▸ WHAT YOU WILL DO
All of the entries below are to be retyped exactly.
+---+
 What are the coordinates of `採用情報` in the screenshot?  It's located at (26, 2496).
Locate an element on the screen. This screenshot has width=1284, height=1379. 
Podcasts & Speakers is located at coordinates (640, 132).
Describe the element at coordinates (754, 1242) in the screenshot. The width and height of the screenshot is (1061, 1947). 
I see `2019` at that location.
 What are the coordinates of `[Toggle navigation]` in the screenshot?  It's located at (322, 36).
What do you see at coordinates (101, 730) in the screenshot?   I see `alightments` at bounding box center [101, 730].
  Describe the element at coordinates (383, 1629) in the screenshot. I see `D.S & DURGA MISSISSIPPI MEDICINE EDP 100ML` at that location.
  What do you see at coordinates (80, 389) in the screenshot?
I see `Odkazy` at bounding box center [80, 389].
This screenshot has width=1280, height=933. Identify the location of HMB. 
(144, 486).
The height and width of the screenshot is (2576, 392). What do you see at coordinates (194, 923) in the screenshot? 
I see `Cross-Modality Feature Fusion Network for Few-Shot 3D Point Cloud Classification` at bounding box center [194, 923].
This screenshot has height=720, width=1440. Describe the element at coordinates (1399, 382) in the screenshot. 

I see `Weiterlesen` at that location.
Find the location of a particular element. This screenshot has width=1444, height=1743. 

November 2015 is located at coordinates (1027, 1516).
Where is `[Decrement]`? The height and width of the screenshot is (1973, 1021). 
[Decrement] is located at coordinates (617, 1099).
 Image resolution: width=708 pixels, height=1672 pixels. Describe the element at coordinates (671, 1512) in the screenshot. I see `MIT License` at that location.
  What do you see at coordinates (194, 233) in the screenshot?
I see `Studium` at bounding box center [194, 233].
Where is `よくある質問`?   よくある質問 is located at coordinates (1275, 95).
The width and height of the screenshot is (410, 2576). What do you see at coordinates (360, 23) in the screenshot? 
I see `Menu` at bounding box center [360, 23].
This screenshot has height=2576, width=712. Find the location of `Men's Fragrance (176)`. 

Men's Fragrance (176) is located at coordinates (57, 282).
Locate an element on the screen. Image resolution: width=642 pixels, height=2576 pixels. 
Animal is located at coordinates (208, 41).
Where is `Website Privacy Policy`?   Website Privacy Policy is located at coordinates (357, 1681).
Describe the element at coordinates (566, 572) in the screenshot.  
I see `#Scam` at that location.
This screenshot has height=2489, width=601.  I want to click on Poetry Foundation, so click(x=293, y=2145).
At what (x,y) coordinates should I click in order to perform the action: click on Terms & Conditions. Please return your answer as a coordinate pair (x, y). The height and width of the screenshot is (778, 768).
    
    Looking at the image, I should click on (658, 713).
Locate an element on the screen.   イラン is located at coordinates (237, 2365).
+---+
▸ TASK RESPONSE
 What are the coordinates of `採用情報` in the screenshot?  It's located at (26, 2496).
Locate an element on the screen. This screenshot has width=1284, height=1379. 
Podcasts & Speakers is located at coordinates (640, 132).
Describe the element at coordinates (754, 1242) in the screenshot. The width and height of the screenshot is (1061, 1947). 
I see `2019` at that location.
 What are the coordinates of `[Toggle navigation]` in the screenshot?  It's located at (322, 36).
What do you see at coordinates (101, 730) in the screenshot?   I see `alightments` at bounding box center [101, 730].
  Describe the element at coordinates (383, 1629) in the screenshot. I see `D.S & DURGA MISSISSIPPI MEDICINE EDP 100ML` at that location.
  What do you see at coordinates (80, 389) in the screenshot?
I see `Odkazy` at bounding box center [80, 389].
This screenshot has width=1280, height=933. Identify the location of HMB. 
(144, 486).
The height and width of the screenshot is (2576, 392). What do you see at coordinates (194, 923) in the screenshot? 
I see `Cross-Modality Feature Fusion Network for Few-Shot 3D Point Cloud Classification` at bounding box center [194, 923].
This screenshot has height=720, width=1440. Describe the element at coordinates (1399, 382) in the screenshot. 

I see `Weiterlesen` at that location.
Find the location of a particular element. This screenshot has width=1444, height=1743. 

November 2015 is located at coordinates (1027, 1516).
Where is `[Decrement]`? The height and width of the screenshot is (1973, 1021). 
[Decrement] is located at coordinates (617, 1099).
 Image resolution: width=708 pixels, height=1672 pixels. Describe the element at coordinates (671, 1512) in the screenshot. I see `MIT License` at that location.
  What do you see at coordinates (194, 233) in the screenshot?
I see `Studium` at bounding box center [194, 233].
Where is `よくある質問`?   よくある質問 is located at coordinates (1275, 95).
The width and height of the screenshot is (410, 2576). What do you see at coordinates (360, 23) in the screenshot? 
I see `Menu` at bounding box center [360, 23].
This screenshot has height=2576, width=712. Find the location of `Men's Fragrance (176)`. 

Men's Fragrance (176) is located at coordinates (57, 282).
Locate an element on the screen. Image resolution: width=642 pixels, height=2576 pixels. 
Animal is located at coordinates (208, 41).
Where is `Website Privacy Policy`?   Website Privacy Policy is located at coordinates (357, 1681).
Describe the element at coordinates (566, 572) in the screenshot.  
I see `#Scam` at that location.
This screenshot has height=2489, width=601.  I want to click on Poetry Foundation, so click(x=293, y=2145).
At what (x,y) coordinates should I click in order to perform the action: click on Terms & Conditions. Please return your answer as a coordinate pair (x, y). The height and width of the screenshot is (778, 768).
    
    Looking at the image, I should click on (658, 713).
Locate an element on the screen.   イラン is located at coordinates (237, 2365).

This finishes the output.